### Requirement
Using the records below, output the stretch that opens with the line containing "Veröffentlicht am 2. November 2008" and closes with the line containing "nun an heiß", exactly and including both lines, with nothing more.

[Collected data]
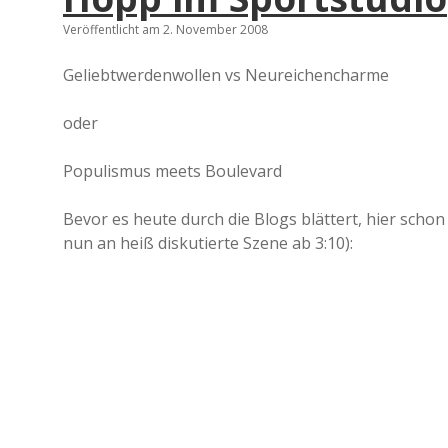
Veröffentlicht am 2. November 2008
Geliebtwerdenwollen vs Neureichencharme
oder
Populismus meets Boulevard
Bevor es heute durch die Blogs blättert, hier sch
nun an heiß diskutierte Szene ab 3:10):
--
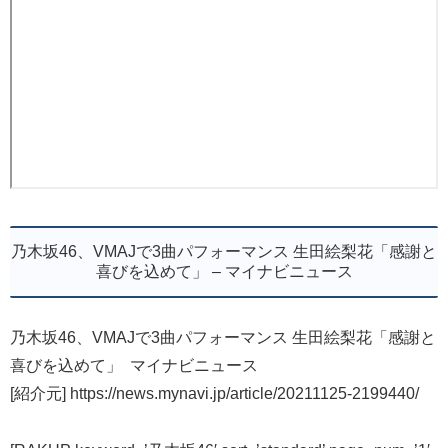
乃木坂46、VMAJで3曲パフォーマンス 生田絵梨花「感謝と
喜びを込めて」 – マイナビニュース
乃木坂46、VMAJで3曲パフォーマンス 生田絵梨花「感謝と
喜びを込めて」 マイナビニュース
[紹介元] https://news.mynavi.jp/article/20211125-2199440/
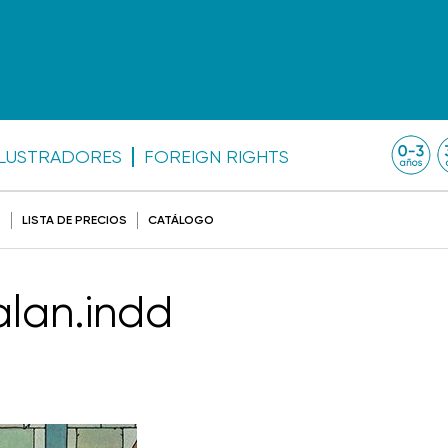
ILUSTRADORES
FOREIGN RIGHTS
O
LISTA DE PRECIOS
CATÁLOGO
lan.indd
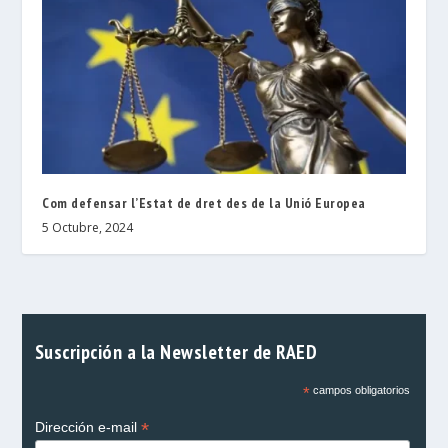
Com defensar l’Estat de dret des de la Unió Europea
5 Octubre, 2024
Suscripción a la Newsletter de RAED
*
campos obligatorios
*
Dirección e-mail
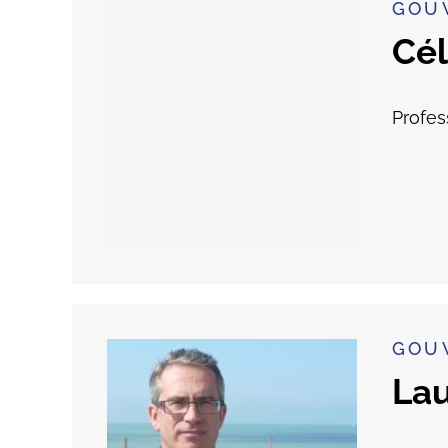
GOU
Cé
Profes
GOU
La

### Reply to the task
Veröffentlicht am 2. November 2008
Geliebtwerdenwollen vs Neureichencharme
oder
Populismus meets Boulevard
Bevor es heute durch die Blogs blättert, hier sch
nun an heiß diskutierte Szene ab 3:10):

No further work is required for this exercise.